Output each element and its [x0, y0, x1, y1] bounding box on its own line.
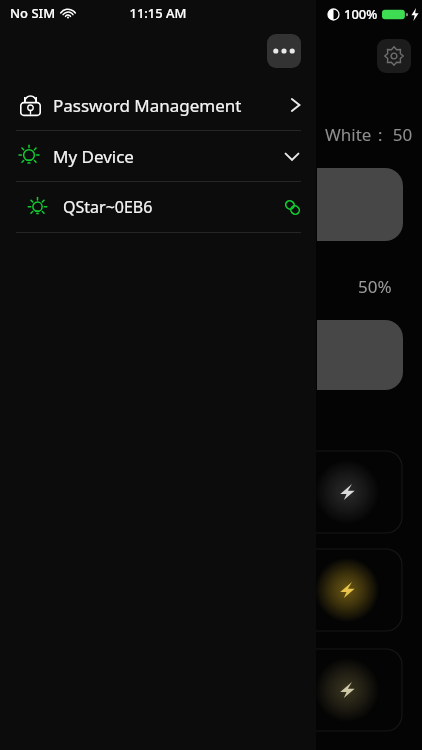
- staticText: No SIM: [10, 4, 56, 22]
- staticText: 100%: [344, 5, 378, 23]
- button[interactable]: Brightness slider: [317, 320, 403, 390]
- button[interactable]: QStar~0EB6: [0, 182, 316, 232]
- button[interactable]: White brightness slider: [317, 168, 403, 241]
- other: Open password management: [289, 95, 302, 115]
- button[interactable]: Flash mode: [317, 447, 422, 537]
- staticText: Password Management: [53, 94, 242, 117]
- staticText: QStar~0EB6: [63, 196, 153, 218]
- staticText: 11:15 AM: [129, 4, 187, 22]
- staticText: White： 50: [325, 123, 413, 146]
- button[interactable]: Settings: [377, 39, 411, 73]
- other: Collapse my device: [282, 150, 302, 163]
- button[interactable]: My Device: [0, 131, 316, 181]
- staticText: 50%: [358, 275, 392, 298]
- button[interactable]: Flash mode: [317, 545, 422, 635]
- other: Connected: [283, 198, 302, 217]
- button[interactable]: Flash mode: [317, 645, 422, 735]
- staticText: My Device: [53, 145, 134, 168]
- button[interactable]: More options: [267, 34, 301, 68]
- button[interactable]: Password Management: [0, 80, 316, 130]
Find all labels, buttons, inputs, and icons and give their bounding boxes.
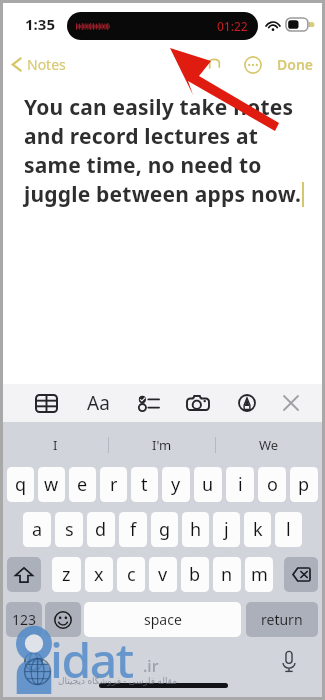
--
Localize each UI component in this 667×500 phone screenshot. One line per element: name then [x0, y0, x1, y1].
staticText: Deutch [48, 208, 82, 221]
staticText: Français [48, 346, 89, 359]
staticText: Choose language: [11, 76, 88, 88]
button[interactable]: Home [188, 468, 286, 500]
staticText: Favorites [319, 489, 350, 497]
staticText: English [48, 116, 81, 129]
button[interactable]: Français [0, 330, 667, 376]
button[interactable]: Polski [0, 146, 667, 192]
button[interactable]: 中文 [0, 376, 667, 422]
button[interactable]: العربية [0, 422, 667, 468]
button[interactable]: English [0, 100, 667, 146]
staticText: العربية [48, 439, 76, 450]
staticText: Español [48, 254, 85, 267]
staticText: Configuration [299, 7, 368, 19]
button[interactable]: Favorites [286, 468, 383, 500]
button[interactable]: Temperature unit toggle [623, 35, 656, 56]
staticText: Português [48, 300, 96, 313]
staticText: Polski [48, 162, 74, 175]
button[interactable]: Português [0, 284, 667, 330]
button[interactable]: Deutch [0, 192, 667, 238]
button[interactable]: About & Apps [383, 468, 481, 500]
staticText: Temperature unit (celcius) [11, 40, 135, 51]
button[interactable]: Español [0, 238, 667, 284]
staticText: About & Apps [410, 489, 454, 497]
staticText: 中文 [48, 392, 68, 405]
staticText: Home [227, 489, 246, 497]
---
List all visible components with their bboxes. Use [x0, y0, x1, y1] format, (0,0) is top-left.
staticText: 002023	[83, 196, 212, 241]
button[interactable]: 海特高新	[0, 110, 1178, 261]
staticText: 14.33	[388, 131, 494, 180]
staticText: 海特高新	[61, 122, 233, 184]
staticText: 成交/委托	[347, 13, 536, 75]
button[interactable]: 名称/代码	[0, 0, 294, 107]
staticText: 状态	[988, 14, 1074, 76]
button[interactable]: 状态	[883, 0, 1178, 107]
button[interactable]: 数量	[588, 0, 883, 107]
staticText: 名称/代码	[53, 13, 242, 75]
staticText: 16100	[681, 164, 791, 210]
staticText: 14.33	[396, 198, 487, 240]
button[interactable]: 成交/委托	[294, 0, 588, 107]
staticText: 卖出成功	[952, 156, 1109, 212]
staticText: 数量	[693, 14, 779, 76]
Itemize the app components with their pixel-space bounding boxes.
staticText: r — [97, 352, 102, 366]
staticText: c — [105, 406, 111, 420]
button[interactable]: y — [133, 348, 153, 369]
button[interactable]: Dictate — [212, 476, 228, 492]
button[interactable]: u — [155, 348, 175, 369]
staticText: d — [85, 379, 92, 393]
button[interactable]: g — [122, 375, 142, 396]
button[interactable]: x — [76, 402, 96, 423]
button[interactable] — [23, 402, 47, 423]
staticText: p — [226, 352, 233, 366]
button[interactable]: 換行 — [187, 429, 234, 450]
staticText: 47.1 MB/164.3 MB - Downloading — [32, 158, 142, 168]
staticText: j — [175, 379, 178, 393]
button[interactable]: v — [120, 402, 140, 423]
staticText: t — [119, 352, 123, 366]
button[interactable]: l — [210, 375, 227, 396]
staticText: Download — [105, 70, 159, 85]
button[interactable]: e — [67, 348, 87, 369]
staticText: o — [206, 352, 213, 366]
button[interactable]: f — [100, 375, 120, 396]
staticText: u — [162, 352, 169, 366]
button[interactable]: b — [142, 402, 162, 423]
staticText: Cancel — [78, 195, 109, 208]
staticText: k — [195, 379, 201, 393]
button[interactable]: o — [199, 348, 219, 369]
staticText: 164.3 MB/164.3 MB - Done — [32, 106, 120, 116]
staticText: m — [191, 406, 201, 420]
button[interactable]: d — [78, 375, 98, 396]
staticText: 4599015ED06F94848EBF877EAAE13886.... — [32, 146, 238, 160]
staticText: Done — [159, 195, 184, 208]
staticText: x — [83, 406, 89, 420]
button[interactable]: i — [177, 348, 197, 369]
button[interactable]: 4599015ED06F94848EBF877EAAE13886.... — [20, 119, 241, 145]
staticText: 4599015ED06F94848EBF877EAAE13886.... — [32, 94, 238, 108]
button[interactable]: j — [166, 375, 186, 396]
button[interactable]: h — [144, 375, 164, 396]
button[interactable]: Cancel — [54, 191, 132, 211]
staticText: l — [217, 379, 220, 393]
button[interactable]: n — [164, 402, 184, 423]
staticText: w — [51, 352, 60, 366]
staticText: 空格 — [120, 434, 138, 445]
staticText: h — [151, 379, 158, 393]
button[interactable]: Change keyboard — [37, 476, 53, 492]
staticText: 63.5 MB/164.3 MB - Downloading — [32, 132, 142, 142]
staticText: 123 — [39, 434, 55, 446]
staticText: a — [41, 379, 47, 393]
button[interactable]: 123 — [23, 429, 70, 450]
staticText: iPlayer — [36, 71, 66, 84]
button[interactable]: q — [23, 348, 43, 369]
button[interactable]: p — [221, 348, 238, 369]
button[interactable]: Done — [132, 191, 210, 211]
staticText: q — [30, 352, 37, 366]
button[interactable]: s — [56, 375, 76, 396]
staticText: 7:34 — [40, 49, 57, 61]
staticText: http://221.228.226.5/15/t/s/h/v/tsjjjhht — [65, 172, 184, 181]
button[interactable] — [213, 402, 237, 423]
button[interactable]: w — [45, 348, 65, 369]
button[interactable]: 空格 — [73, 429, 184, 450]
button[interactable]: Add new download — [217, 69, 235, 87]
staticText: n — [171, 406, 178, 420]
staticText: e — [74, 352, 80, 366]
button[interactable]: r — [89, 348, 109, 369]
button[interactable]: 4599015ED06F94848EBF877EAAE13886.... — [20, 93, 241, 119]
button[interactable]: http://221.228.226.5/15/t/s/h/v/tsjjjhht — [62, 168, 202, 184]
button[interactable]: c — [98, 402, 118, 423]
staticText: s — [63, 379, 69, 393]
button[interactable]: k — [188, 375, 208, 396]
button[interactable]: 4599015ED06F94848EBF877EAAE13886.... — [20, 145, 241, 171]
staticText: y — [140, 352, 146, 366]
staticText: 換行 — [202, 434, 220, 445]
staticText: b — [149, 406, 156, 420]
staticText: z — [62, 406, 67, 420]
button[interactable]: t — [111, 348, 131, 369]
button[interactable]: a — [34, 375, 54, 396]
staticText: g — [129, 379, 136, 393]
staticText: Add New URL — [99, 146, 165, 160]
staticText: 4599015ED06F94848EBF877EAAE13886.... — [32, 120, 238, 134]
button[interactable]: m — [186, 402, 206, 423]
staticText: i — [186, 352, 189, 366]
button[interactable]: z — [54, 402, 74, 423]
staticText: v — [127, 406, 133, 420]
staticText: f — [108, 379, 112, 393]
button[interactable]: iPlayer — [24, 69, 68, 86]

- _PROBLEM DESCRIPTION_
Copy out exactly the lines above beginning with the line that contains "Output each element" and finishing with the line that contains "Find all labels, buttons, inputs, and", including both; leave the pictures out.

- _REPLY_
Output each element and its [x0, y0, x1, y1] bounding box on its own line.
- staticText: No SIM: [10, 4, 56, 22]
- staticText: 100%: [344, 5, 378, 23]
- button[interactable]: Brightness slider: [317, 320, 403, 390]
- button[interactable]: QStar~0EB6: [0, 182, 316, 232]
- button[interactable]: White brightness slider: [317, 168, 403, 241]
- other: Open password management: [289, 95, 302, 115]
- button[interactable]: Flash mode: [317, 447, 422, 537]
- staticText: Password Management: [53, 94, 242, 117]
- staticText: QStar~0EB6: [63, 196, 153, 218]
- staticText: 11:15 AM: [129, 4, 187, 22]
- staticText: White： 50: [325, 123, 413, 146]
- button[interactable]: Settings: [377, 39, 411, 73]
- other: Collapse my device: [282, 150, 302, 163]
- button[interactable]: My Device: [0, 131, 316, 181]
- staticText: 50%: [358, 275, 392, 298]
- button[interactable]: Flash mode: [317, 545, 422, 635]
- other: Connected: [283, 198, 302, 217]
- button[interactable]: Flash mode: [317, 645, 422, 735]
- staticText: My Device: [53, 145, 134, 168]
- button[interactable]: More options: [267, 34, 301, 68]
- button[interactable]: Password Management: [0, 80, 316, 130]
Find all labels, buttons, inputs, and icons and give their bounding boxes.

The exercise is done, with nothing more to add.